Every record must be repeated exactly; omit any pictures they contain.

[Data items]
=== Section Start ===

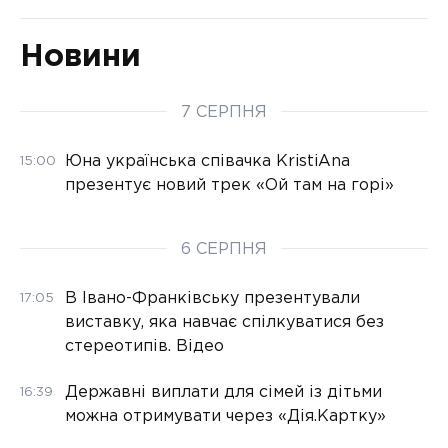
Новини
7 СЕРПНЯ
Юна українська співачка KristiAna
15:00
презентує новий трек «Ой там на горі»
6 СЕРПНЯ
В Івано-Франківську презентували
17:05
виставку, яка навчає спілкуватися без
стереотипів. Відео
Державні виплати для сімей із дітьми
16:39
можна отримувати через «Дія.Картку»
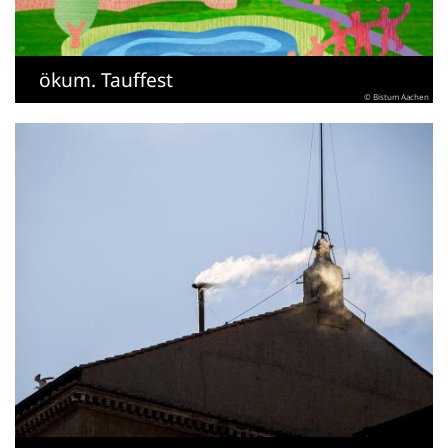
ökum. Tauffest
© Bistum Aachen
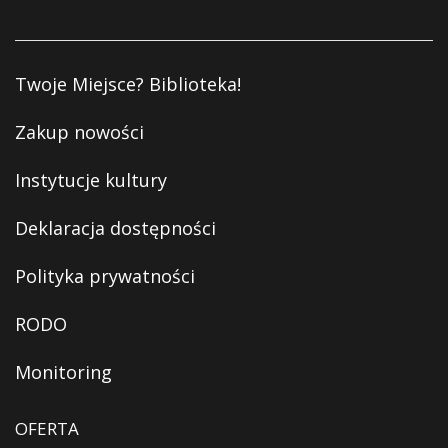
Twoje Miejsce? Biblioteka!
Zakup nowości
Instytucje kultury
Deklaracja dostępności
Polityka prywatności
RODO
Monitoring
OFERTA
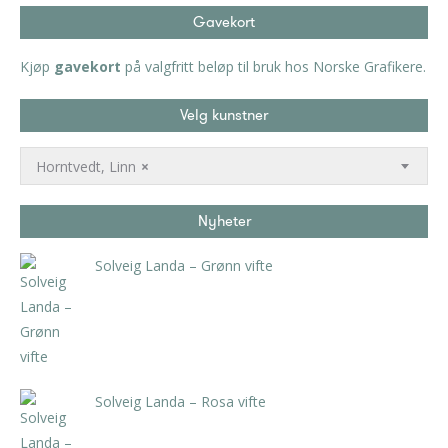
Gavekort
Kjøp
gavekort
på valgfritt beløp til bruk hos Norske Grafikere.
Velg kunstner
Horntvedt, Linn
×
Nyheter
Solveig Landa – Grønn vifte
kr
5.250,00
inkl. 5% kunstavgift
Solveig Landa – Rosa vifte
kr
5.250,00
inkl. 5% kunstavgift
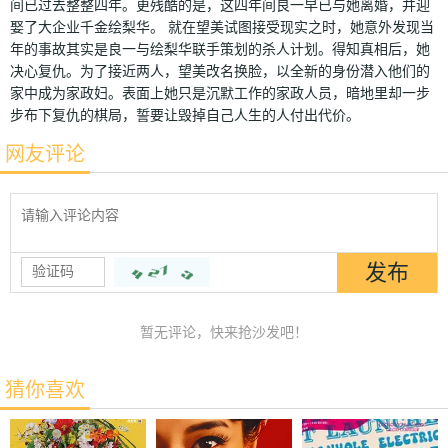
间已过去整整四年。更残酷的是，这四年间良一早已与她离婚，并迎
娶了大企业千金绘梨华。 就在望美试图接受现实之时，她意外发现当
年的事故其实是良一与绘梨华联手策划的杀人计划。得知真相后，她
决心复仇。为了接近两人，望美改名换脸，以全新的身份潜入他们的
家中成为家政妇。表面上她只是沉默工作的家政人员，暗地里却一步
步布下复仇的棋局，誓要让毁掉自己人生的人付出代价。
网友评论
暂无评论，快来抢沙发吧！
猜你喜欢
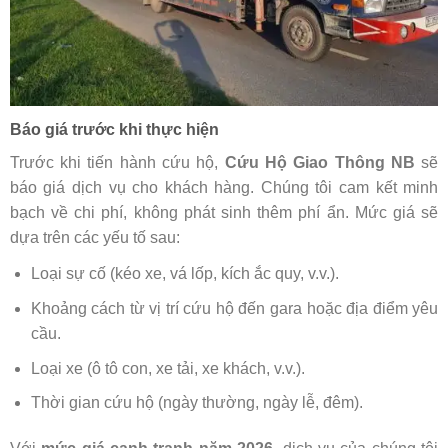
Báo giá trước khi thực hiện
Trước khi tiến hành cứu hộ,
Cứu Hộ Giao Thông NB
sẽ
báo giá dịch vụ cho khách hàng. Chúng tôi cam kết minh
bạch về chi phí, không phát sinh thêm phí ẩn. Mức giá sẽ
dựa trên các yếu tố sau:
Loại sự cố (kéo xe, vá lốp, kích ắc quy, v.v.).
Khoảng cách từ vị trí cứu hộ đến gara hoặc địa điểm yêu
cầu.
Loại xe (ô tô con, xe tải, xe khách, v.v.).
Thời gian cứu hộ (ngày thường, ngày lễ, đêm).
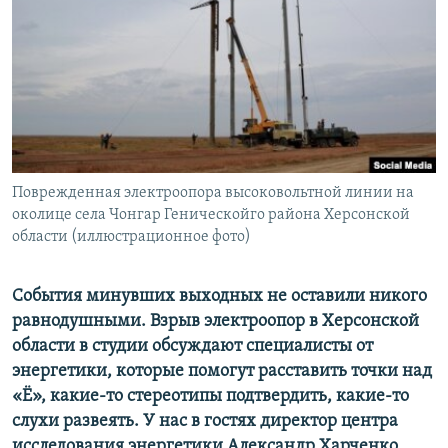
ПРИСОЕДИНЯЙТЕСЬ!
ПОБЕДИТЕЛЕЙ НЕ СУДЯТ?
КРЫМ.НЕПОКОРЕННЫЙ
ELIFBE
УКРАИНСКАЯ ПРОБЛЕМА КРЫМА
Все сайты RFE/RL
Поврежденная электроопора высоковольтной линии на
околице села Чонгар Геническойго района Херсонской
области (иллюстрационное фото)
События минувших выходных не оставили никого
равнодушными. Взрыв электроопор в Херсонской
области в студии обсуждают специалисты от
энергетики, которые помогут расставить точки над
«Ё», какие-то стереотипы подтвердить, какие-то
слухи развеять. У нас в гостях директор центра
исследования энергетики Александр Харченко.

=== Section End ===

* _Reply to the exercise_
Новини
7 СЕРПНЯ
Юна українська співачка KristiAna
15:00
презентує новий трек «Ой там на горі»
6 СЕРПНЯ
В Івано-Франківську презентували
17:05
виставку, яка навчає спілкуватися без
стереотипів. Відео
Державні виплати для сімей із дітьми
16:39
можна отримувати через «Дія.Картку»
ökum. Tauffest
© Bistum Aachen
Twoje Miejsce? Biblioteka!
Zakup nowości
Instytucje kultury
Deklaracja dostępności
Polityka prywatności
RODO
Monitoring
OFERTA
Gavekort
Kjøp
gavekort
på valgfritt beløp til bruk hos Norske Grafikere.
Velg kunstner
Horntvedt, Linn
×
Nyheter
Solveig Landa – Grønn vifte
kr
5.250,00
inkl. 5% kunstavgift
Solveig Landa – Rosa vifte
kr
5.250,00
inkl. 5% kunstavgift
间已过去整整四年。更残酷的是，这四年间良一早已与她离婚，并迎
娶了大企业千金绘梨华。 就在望美试图接受现实之时，她意外发现当
年的事故其实是良一与绘梨华联手策划的杀人计划。得知真相后，她
决心复仇。为了接近两人，望美改名换脸，以全新的身份潜入他们的
家中成为家政妇。表面上她只是沉默工作的家政人员，暗地里却一步
步布下复仇的棋局，誓要让毁掉自己人生的人付出代价。
网友评论
暂无评论，快来抢沙发吧！
猜你喜欢
Báo giá trước khi thực hiện
Trước khi tiến hành cứu hộ,
Cứu Hộ Giao Thông NB
sẽ
báo giá dịch vụ cho khách hàng. Chúng tôi cam kết minh
bạch về chi phí, không phát sinh thêm phí ẩn. Mức giá sẽ
dựa trên các yếu tố sau:
Loại sự cố (kéo xe, vá lốp, kích ắc quy, v.v.).
Khoảng cách từ vị trí cứu hộ đến gara hoặc địa điểm yêu
cầu.
Loại xe (ô tô con, xe tải, xe khách, v.v.).
Thời gian cứu hộ (ngày thường, ngày lễ, đêm).
ПРИСОЕДИНЯЙТЕСЬ!
ПОБЕДИТЕЛЕЙ НЕ СУДЯТ?
КРЫМ.НЕПОКОРЕННЫЙ
ELIFBE
УКРАИНСКАЯ ПРОБЛЕМА КРЫМА
Все сайты RFE/RL
Поврежденная электроопора высоковольтной линии на
околице села Чонгар Геническойго района Херсонской
области (иллюстрационное фото)
События минувших выходных не оставили никого
равнодушными. Взрыв электроопор в Херсонской
области в студии обсуждают специалисты от
энергетики, которые помогут расставить точки над
«Ё», какие-то стереотипы подтвердить, какие-то
слухи развеять. У нас в гостях директор центра
исследования энергетики Александр Харченко.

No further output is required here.